§ **TASK INSTRUCTIONS**
Retype the whole listing verbatim and keep the pictures out of it.

---- GIVEN INFORMATION

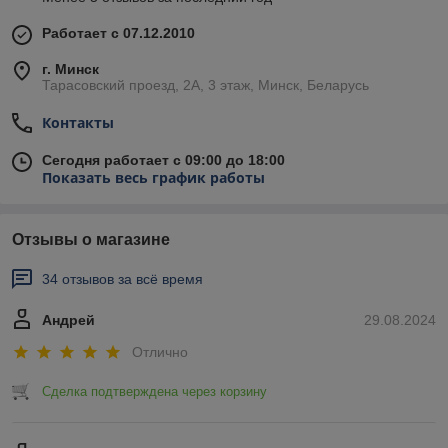
Работает с 07.12.2010
г. Минск
Тарасовский проезд, 2А, 3 этаж, Минск, Беларусь
Контакты
Сегодня работает с 09:00 до 18:00
Показать весь график работы
Отзывы о магазине
34 отзывов за всё время
Андрей
29.08.2024
Отлично
Сделка подтверждена через корзину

--------

§ **ANSWER FOR THIS EXERCISE**
Работает с 07.12.2010
г. Минск
Тарасовский проезд, 2А, 3 этаж, Минск, Беларусь
Контакты
Сегодня работает с 09:00 до 18:00
Показать весь график работы
Отзывы о магазине
34 отзывов за всё время
Андрей
29.08.2024
Отлично
Сделка подтверждена через корзину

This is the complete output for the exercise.